Peter Frumusa was no double murderer. Why would police trust a drug dealer nicknamed ‘The Snake’?

When Peter Frumusa heard he was sentenced to life in prison for murdering a Niagara Falls couple as they slept, he collapsed face-first in the prisoner’s dock, wailing, “I didn’t do nothing, I didn’t do nothing, I didn’t do nothing.”

It took five minutes for his lawyer Leo Adler to pull him to his feet.

It took another nine years to prove that Frumusa was telling the truth and set him free.

At the time of Frumusa’s trial in Niagara Falls in the fall of 1989, he was a 29-year-old cocaine addict with some shady associates.

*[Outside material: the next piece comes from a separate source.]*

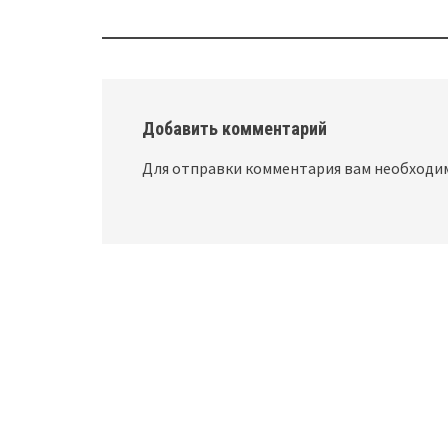
Post
navigation
Добавить комментарий
Для отправки комментария вам необход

The murdered couple was retired autoworker Richard (Hop) Wilson and his wife Annie.

The Wilsons had been married for less than five months in August 1988, when someone broke into their home on Niagara Parkway clubbed them to death in their beds.

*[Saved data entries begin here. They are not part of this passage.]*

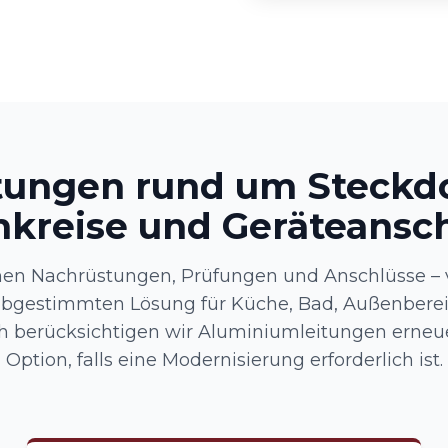
tungen rund um Steckd
kreise und Geräteansc
en Nachrüstungen, Prüfungen und Anschlüsse – 
abgestimmten Lösung für Küche, Bad, Außenberei
h berücksichtigen wir Aluminiumleitungen erneu
Option, falls eine Modernisierung erforderlich ist.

Theirs was a marriage of convenience. The Wilsons met in a Niagara Falls nursing home, where Richard, 70, was a patient and Annie, 48, one of his nurses.

Marriage meant Richard, a widower with no children, could live out his years in his family home on the Niagara Parkway with round-the-clock medical care. He had been using a wheelchair after undergoing quadruple bypass heart surgery and suffering several strokes.

Annie’s marriage to him mean she was guaranteed more than $50,000, plus a home for herself and her daughter, Brenda Smith, who was in a relationship with Frumusa.

All Annie had to do was bathe, dress and take care of Richard until he died.

Not long after their marriage, one of the groom’s friends dropped by for a visit and Richard sadly asked, “How could I have been so stupid?”

On the morning of Aug. 23, 1988, Smith couldn’t reach her mother on the phone and so she dispatched Frumusa to check out the house.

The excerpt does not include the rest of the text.